- Church: Episcopal Church
- Diocese: Virgin Islands
- Elected: 1986
- In office: 1987–1994
- Predecessor: Edward M. Turner
- Successor: Theodore A. Daniels
- Other post: Assistant Bishop of New York (1994-2009)

Orders
- Ordination: October 29, 1961 by Percival Gibson
- Consecration: February 24, 1987 by Edmond L. Browning

Personal details
- Born: September 2, 1937 Kingston, Colony of Jamaica, British Empire
- Died: May 24, 2014 (aged 76) Sleepy Hollow, New York, United States
- Denomination: Anglican
- Spouse: Rosalie Taylor
- Children: 1

= E. Don Taylor =

Jamaican-born Episcopal bishop (1937–2014)

Egbert Don Taylor (September 2, 1937 – May 24, 2014) was third bishop of the Episcopal Diocese of the Virgin Islands (1987–1994), and an assistant bishop in the Episcopal Diocese of New York (1994–2009).

==Biography==
Born in Kingston, Jamaica, Taylor was educated at Kingston College.
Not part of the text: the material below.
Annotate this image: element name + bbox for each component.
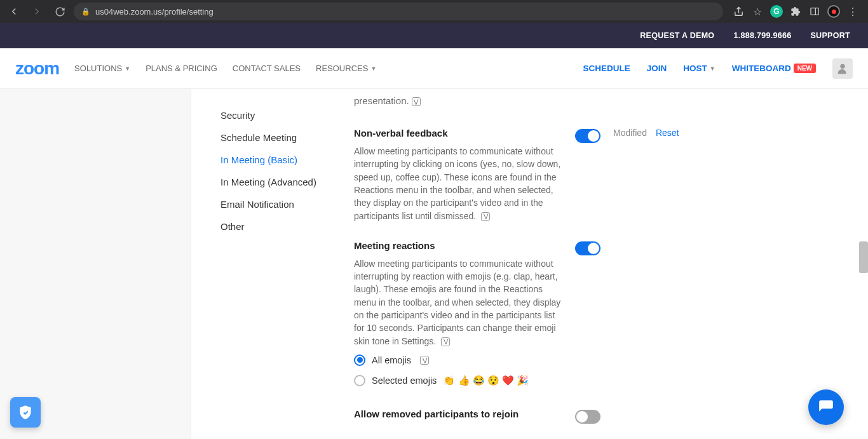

He studied broadcasting and went on to work for RJR Radio in Canada for 19 years, before being ordained to the diaconate and priesthood by Percival Gibson in 1961.
After ordination he was appointed to St Mary the Virgin Church in Kingston, Jamaica. In 1970 he became Headmaster of Kingston College. In 1973 he left for the United States and became rector of Church of the Holy Cross in Decatur, Georgia, and served as Jamaican Honorary Consul to Atlanta. He was elected Bishop of the Virgin Islands in 1986 and was consecrated on February 24, 1987.